Required work »
With the records below as your source, retype each line exactly from the top down to the line that contains "För alla barn?", and include that line.

[Input records — start]

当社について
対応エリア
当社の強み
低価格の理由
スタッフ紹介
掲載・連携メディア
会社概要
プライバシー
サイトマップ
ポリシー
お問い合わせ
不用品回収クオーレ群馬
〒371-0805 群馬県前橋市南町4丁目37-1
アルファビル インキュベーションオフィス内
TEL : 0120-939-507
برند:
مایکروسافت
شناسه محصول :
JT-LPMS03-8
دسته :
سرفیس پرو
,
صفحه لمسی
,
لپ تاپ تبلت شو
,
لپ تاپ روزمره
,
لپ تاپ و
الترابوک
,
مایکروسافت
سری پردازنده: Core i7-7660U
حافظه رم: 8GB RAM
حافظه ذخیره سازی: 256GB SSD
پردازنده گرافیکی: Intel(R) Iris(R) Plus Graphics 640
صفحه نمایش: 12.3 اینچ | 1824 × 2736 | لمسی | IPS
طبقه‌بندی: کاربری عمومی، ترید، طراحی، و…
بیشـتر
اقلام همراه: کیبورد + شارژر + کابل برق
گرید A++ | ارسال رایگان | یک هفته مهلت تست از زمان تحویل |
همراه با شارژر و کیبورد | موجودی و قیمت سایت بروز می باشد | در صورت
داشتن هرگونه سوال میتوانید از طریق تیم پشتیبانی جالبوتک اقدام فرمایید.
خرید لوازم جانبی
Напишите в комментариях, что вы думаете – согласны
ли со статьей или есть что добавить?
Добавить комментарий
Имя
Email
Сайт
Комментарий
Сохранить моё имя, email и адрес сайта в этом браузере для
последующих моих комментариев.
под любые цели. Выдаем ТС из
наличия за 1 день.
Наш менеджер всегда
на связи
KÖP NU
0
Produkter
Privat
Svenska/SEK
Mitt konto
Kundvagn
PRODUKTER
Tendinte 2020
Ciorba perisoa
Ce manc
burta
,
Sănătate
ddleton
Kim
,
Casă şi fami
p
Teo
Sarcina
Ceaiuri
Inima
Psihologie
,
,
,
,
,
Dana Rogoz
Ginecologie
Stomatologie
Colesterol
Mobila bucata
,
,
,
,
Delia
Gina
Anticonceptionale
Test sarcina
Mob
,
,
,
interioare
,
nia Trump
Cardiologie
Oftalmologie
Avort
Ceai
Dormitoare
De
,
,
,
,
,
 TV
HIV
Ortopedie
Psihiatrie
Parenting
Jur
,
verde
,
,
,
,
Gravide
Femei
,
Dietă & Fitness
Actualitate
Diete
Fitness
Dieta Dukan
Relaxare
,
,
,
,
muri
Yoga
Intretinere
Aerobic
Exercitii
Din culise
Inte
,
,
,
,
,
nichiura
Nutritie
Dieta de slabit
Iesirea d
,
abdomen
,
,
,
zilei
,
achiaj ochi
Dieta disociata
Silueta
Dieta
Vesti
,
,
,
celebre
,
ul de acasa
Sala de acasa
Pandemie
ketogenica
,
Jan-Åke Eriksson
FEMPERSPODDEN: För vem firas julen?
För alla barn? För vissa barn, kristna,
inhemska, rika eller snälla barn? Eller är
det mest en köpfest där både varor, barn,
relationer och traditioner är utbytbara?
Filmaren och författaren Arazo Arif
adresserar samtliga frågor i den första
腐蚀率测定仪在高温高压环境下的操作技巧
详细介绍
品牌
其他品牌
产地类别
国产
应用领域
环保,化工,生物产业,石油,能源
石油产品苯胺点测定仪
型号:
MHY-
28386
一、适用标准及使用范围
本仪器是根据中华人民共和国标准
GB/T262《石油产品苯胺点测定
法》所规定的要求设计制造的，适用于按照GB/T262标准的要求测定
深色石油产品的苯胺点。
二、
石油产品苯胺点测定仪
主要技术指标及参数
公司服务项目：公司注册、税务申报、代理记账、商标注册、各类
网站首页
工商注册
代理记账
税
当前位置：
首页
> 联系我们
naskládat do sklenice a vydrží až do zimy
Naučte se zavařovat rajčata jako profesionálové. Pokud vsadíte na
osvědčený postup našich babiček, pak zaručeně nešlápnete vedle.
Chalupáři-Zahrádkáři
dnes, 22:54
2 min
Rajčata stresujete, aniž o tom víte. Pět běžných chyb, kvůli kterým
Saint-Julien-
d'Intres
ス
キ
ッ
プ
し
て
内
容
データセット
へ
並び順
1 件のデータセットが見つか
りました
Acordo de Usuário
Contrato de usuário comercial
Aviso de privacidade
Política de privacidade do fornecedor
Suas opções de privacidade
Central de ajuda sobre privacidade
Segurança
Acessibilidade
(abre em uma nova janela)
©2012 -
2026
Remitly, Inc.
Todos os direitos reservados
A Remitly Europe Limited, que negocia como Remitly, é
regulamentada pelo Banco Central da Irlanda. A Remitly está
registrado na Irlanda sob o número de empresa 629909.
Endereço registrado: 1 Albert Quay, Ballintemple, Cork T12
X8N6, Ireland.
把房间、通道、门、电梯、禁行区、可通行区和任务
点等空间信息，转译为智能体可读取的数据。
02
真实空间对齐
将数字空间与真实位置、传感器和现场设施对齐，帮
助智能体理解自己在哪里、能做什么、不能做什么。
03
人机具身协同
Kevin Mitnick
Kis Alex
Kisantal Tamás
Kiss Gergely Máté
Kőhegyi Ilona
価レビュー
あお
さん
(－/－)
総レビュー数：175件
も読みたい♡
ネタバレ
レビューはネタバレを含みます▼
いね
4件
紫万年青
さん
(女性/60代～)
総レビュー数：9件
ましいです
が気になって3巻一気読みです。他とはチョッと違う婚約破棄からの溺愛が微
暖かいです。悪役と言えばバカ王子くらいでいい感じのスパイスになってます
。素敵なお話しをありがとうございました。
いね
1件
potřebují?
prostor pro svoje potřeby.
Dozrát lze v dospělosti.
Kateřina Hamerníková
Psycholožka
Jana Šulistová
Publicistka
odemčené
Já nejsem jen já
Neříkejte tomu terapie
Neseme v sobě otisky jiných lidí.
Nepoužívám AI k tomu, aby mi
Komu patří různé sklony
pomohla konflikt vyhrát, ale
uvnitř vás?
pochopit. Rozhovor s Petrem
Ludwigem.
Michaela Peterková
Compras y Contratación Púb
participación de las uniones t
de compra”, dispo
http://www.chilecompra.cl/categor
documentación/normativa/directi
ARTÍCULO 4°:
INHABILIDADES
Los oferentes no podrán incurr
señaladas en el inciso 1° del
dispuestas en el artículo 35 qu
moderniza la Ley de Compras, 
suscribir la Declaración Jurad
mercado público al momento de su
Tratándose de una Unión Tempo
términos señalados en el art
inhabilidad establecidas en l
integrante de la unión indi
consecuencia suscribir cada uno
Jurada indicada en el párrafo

[Input records — finish]

Exercise output »
当社について
対応エリア
当社の強み
低価格の理由
スタッフ紹介
掲載・連携メディア
会社概要
プライバシー
サイトマップ
ポリシー
お問い合わせ
不用品回収クオーレ群馬
〒371-0805 群馬県前橋市南町4丁目37-1
アルファビル インキュベーションオフィス内
TEL : 0120-939-507
برند:
مایکروسافت
شناسه محصول :
JT-LPMS03-8
دسته :
سرفیس پرو
,
صفحه لمسی
,
لپ تاپ تبلت شو
,
لپ تاپ روزمره
,
لپ تاپ و
الترابوک
,
مایکروسافت
سری پردازنده: Core i7-7660U
حافظه رم: 8GB RAM
حافظه ذخیره سازی: 256GB SSD
پردازنده گرافیکی: Intel(R) Iris(R) Plus Graphics 640
صفحه نمایش: 12.3 اینچ | 1824 × 2736 | لمسی | IPS
طبقه‌بندی: کاربری عمومی، ترید، طراحی، و…
بیشـتر
اقلام همراه: کیبورد + شارژر + کابل برق
گرید A++ | ارسال رایگان | یک هفته مهلت تست از زمان تحویل |
همراه با شارژر و کیبورد | موجودی و قیمت سایت بروز می باشد | در صورت
داشتن هرگونه سوال میتوانید از طریق تیم پشتیبانی جالبوتک اقدام فرمایید.
خرید لوازم جانبی
Напишите в комментариях, что вы думаете – согласны
ли со статьей или есть что добавить?
Добавить комментарий
Имя
Email
Сайт
Комментарий
Сохранить моё имя, email и адрес сайта в этом браузере для
последующих моих комментариев.
под любые цели. Выдаем ТС из
наличия за 1 день.
Наш менеджер всегда
на связи
KÖP NU
0
Produkter
Privat
Svenska/SEK
Mitt konto
Kundvagn
PRODUKTER
Tendinte 2020
Ciorba perisoa
Ce manc
burta
,
Sănătate
ddleton
Kim
,
Casă şi fami
p
Teo
Sarcina
Ceaiuri
Inima
Psihologie
,
,
,
,
,
Dana Rogoz
Ginecologie
Stomatologie
Colesterol
Mobila bucata
,
,
,
,
Delia
Gina
Anticonceptionale
Test sarcina
Mob
,
,
,
interioare
,
nia Trump
Cardiologie
Oftalmologie
Avort
Ceai
Dormitoare
De
,
,
,
,
,
 TV
HIV
Ortopedie
Psihiatrie
Parenting
Jur
,
verde
,
,
,
,
Gravide
Femei
,
Dietă & Fitness
Actualitate
Diete
Fitness
Dieta Dukan
Relaxare
,
,
,
,
muri
Yoga
Intretinere
Aerobic
Exercitii
Din culise
Inte
,
,
,
,
,
nichiura
Nutritie
Dieta de slabit
Iesirea d
,
abdomen
,
,
,
zilei
,
achiaj ochi
Dieta disociata
Silueta
Dieta
Vesti
,
,
,
celebre
,
ul de acasa
Sala de acasa
Pandemie
ketogenica
,
Jan-Åke Eriksson
FEMPERSPODDEN: För vem firas julen?
För alla barn? För vissa barn, kristna,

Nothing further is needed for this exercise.